_Problem details_. Please restate each entry word for word and leave the pictures out.
++++ Supplied records ++++
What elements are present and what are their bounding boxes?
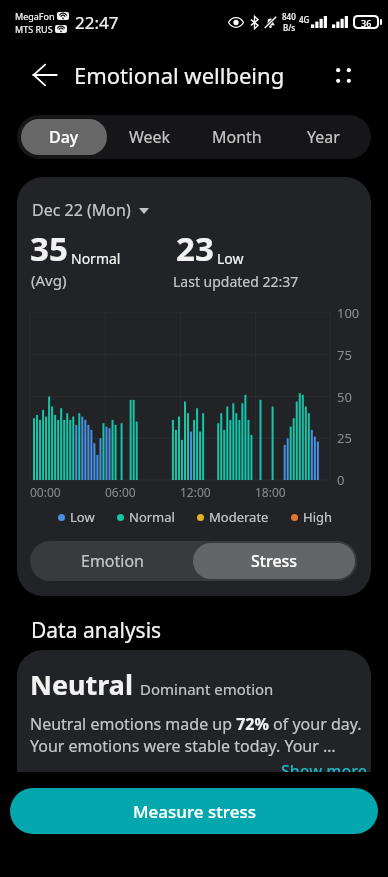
staticText: 23 [176,226,214,271]
staticText: 840 [282,11,296,22]
button[interactable]: Back [25,55,65,95]
staticText: High [303,508,333,526]
button[interactable]: Measure stress [10,788,378,834]
staticText: 22:47 [75,11,119,34]
staticText: 00:00 [30,484,61,500]
staticText: Last updated 22:37 [173,272,299,291]
button[interactable]: Neutral [17,650,371,772]
staticText: Low [70,508,95,526]
staticText: 06:00 [105,484,136,500]
staticText: Moderate [209,508,269,526]
button[interactable]: Week [107,119,193,155]
staticText: Emotional wellbeing [74,60,285,90]
staticText: Show more [281,760,367,772]
staticText: 35 [30,226,68,271]
staticText: Dec 22 (Mon) [32,199,131,221]
staticText: 75 [337,346,352,364]
staticText: MTS RUS [15,23,53,35]
staticText: 36 [361,17,372,27]
button[interactable]: Dec 22 (Mon) [32,199,149,221]
staticText: Dominant emotion [140,679,274,699]
staticText: 18:00 [255,484,286,500]
staticText: Stress [251,550,298,572]
staticText: Normal [71,249,121,268]
staticText: 4G [299,14,310,25]
staticText: Measure stress [133,800,256,823]
staticText: Normal [129,508,175,526]
staticText: Day [49,126,79,148]
staticText: Month [212,126,262,148]
staticText: 12:00 [180,484,211,500]
staticText: (Avg) [31,270,67,290]
staticText: Year [307,126,340,148]
staticText: Neutral [30,666,134,703]
button[interactable]: Emotion [32,543,193,579]
button[interactable]: More options [323,55,363,95]
staticText: 100 [337,304,360,322]
staticText: MegaFon [15,10,55,22]
button[interactable]: Year [280,119,367,155]
button[interactable]: Month [193,119,280,155]
staticText: Neutral emotions made up 72% of your day… [30,713,371,757]
button[interactable]: Stress [193,543,355,579]
staticText: B/s [283,22,296,33]
staticText: 0 [337,471,345,489]
staticText: Low [217,249,244,268]
button[interactable]: Day [21,119,107,155]
staticText: 50 [337,388,352,406]
staticText: Data analysis [31,616,162,645]
staticText: Emotion [81,550,145,572]
staticText: Week [129,126,171,148]
staticText: 25 [337,429,352,447]
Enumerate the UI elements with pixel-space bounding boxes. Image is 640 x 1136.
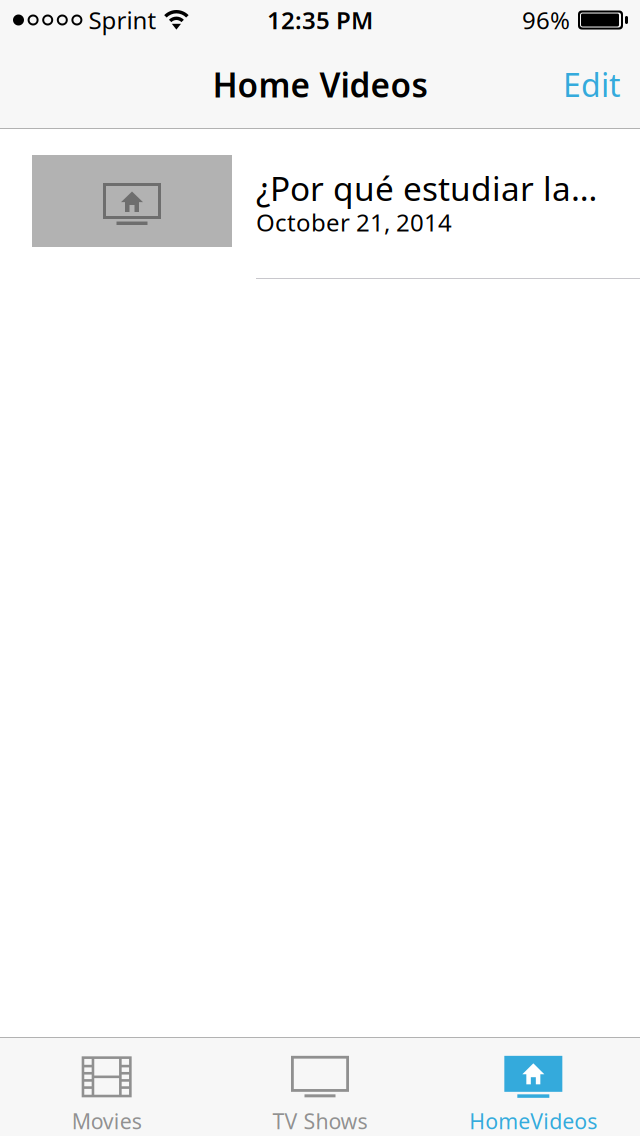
++++
_Answer box_.
What elements are present and what are their bounding boxes?
staticText: 23 [176,226,214,271]
staticText: 840 [282,11,296,22]
button[interactable]: Back [25,55,65,95]
staticText: High [303,508,333,526]
button[interactable]: Measure stress [10,788,378,834]
staticText: 22:47 [75,11,119,34]
staticText: 00:00 [30,484,61,500]
staticText: Last updated 22:37 [173,272,299,291]
button[interactable]: Neutral [17,650,371,772]
staticText: Low [70,508,95,526]
staticText: 06:00 [105,484,136,500]
staticText: Moderate [209,508,269,526]
button[interactable]: Week [107,119,193,155]
staticText: Emotional wellbeing [74,60,285,90]
staticText: Show more [281,760,367,772]
staticText: 35 [30,226,68,271]
staticText: Dec 22 (Mon) [32,199,131,221]
staticText: 75 [337,346,352,364]
staticText: MTS RUS [15,23,53,35]
staticText: 36 [361,17,372,27]
button[interactable]: Dec 22 (Mon) [32,199,149,221]
staticText: Dominant emotion [140,679,274,699]
staticText: 18:00 [255,484,286,500]
staticText: Stress [251,550,298,572]
staticText: Normal [71,249,121,268]
staticText: 4G [299,14,310,25]
staticText: Measure stress [133,800,256,823]
staticText: Normal [129,508,175,526]
staticText: Day [49,126,79,148]
staticText: Month [212,126,262,148]
staticText: 12:00 [180,484,211,500]
staticText: (Avg) [31,270,67,290]
staticText: Year [307,126,340,148]
staticText: Neutral [30,666,134,703]
button[interactable]: Emotion [32,543,193,579]
button[interactable]: More options [323,55,363,95]
staticText: 100 [337,304,360,322]
staticText: MegaFon [15,10,55,22]
button[interactable]: Year [280,119,367,155]
button[interactable]: Month [193,119,280,155]
staticText: Neutral emotions made up 72% of your day… [30,713,371,757]
button[interactable]: Stress [193,543,355,579]
staticText: B/s [283,22,296,33]
staticText: 0 [337,471,345,489]
staticText: Low [217,249,244,268]
button[interactable]: Day [21,119,107,155]
staticText: 50 [337,388,352,406]
staticText: Data analysis [31,616,162,645]
staticText: Emotion [81,550,145,572]
staticText: Week [129,126,171,148]
staticText: 25 [337,429,352,447]
Enumerate the UI elements with pixel-space bounding boxes. Image is 640 x 1136.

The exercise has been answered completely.